What is NOT one of the fiduciary duties of the board?

Study for the HCCA Certified in Healthcare Compliance (CHC) Exam. Practice with interactive questions and detailed explanations. Get ready to excel in your field!

The duty to the shareholders is not traditionally recognized as one of the primary fiduciary duties of a board of directors. The three fundamental fiduciary duties include the duty of care, the duty of loyalty, and the duty of obedience.

The duty of care requires board members to make decisions with the same diligence and prudence that a reasonably careful person would use in comparable circumstances. This promotes informed decision-making and protects the organization’s interests.

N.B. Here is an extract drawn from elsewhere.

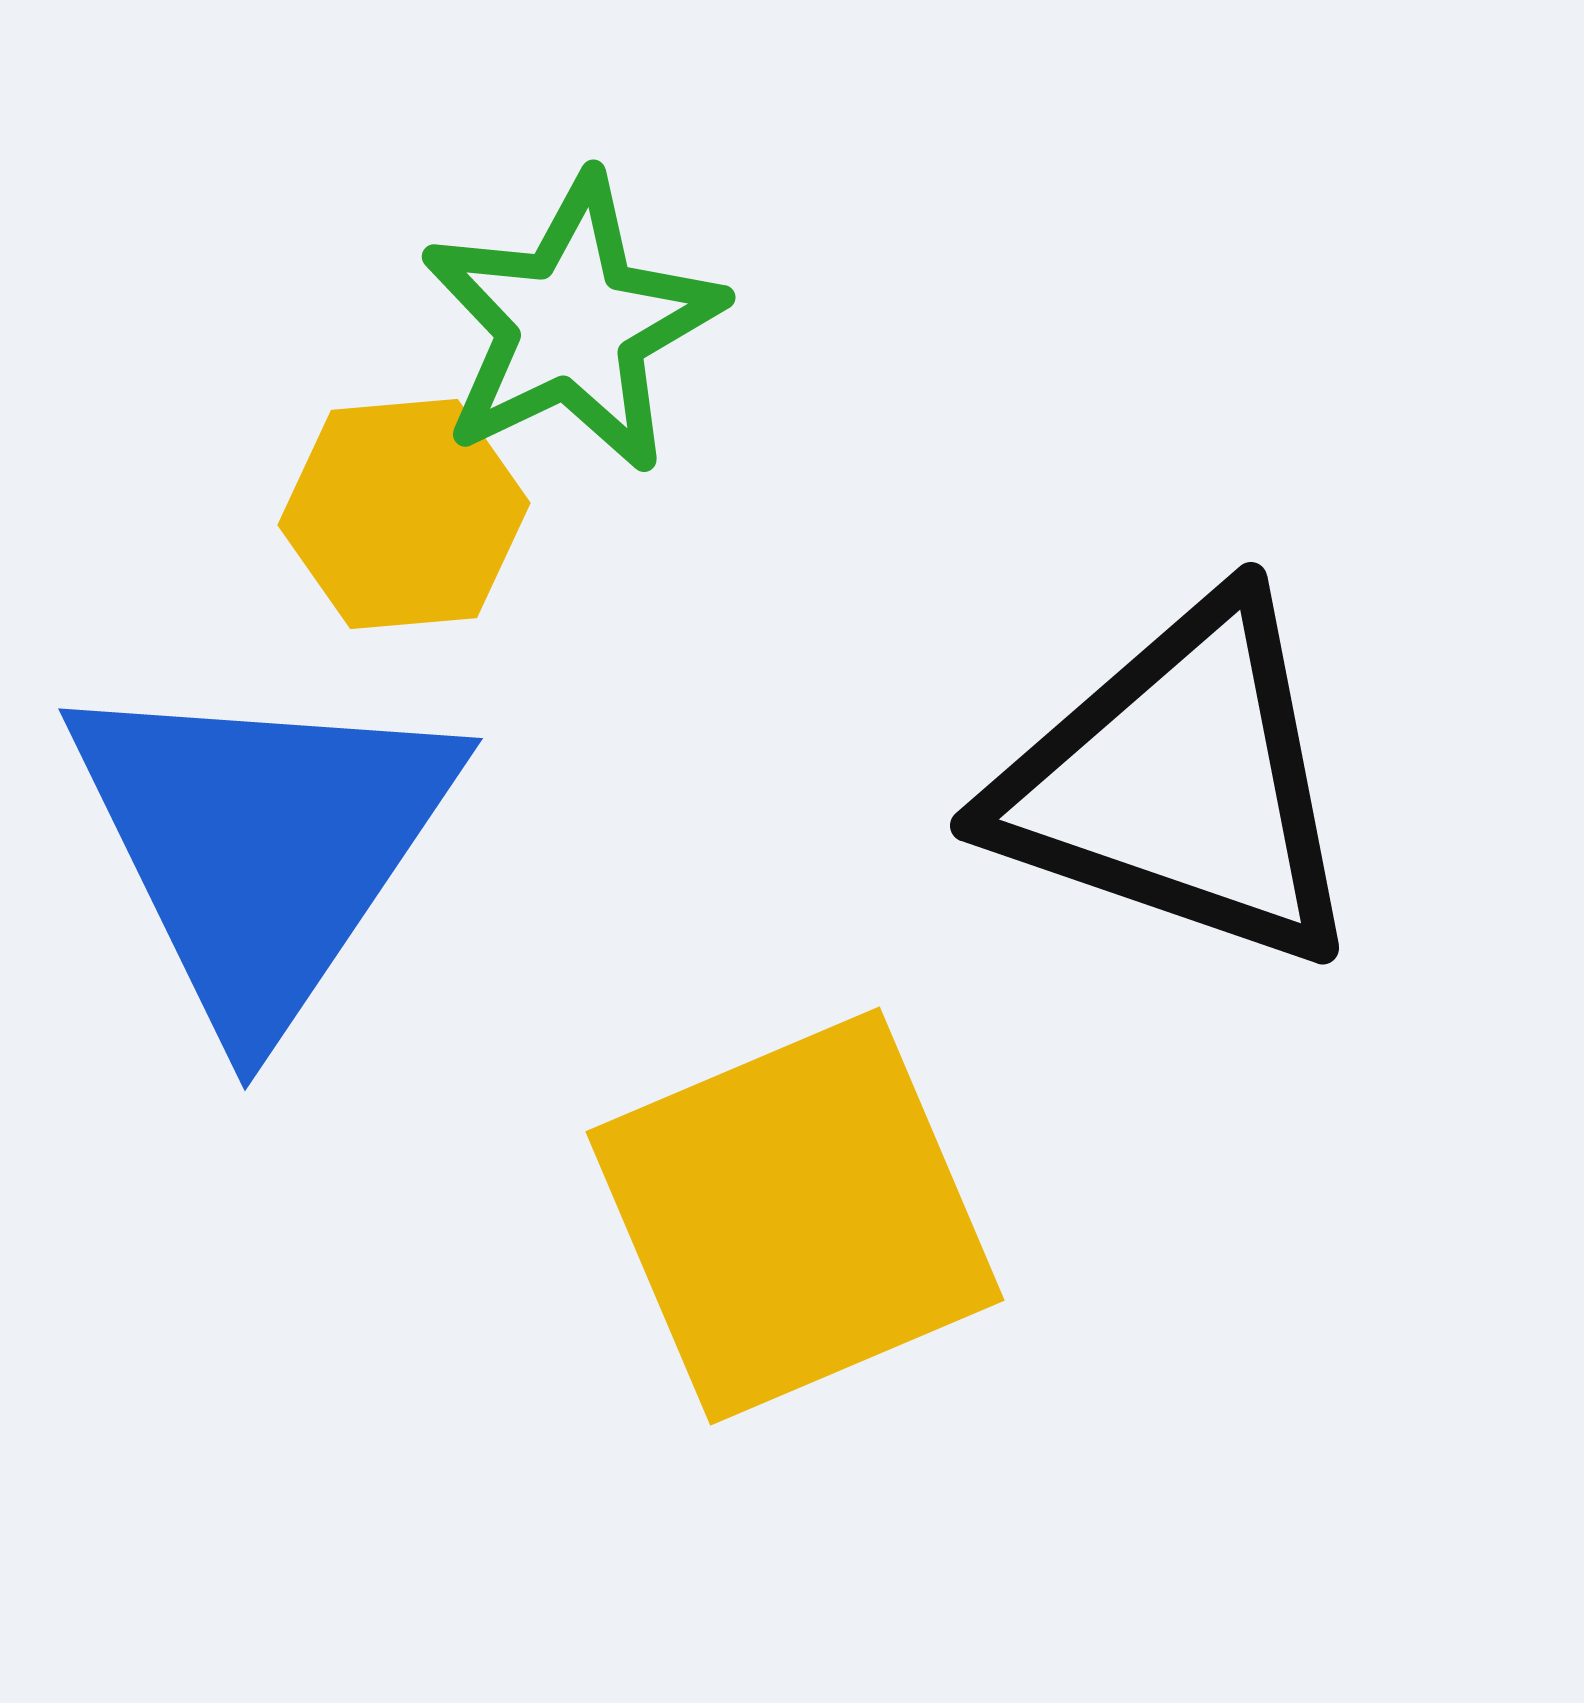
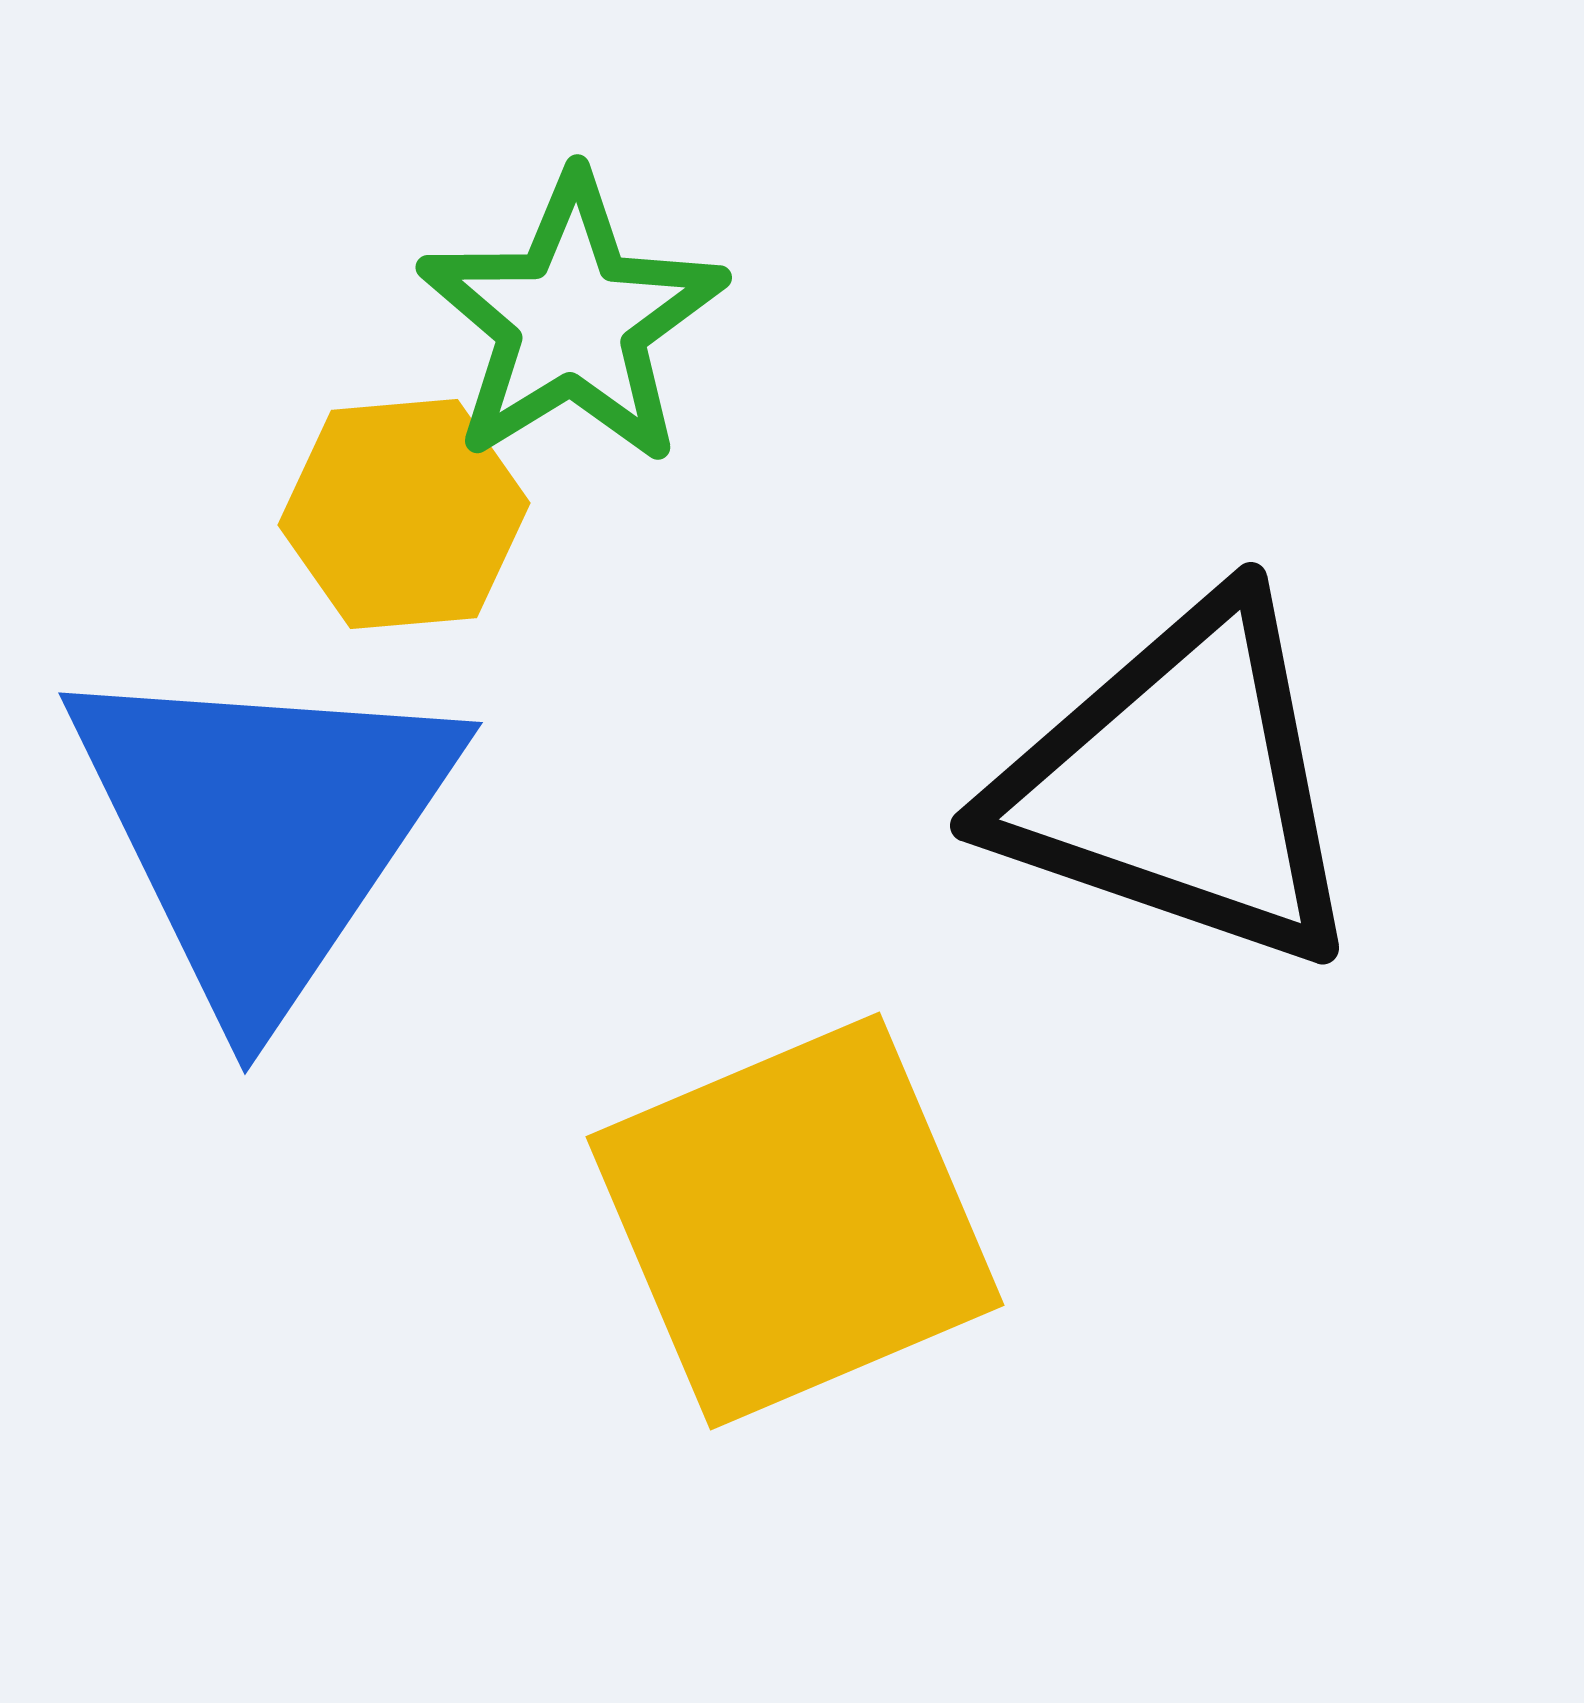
green star: moved 4 px up; rotated 6 degrees counterclockwise
blue triangle: moved 16 px up
yellow square: moved 5 px down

The duty of loyalty necessitates that board members act in the best interests of the organization, avoiding conflicts of interest and self-dealing. This duty ensures that decisions made by the board prioritize the organization's well-being above personal gain.

The duty of obedience mandates that board members ensure that the organization adheres to its stated goals, complies with applicable laws, and follows its bylaws and other governing documents. This duty fosters accountability and alignment with the organization's mission.

While the shareholders are important stakeholders in a corporation, the fiduciary duties are primarily directed toward the organization as a whole, emphasizing the board's responsibilities to the institution rather than directly to shareholders individually. Therefore, the distinction of a "duty to the shareholders" as a fiduciary duty is not upheld in the same way as the aforementioned duties.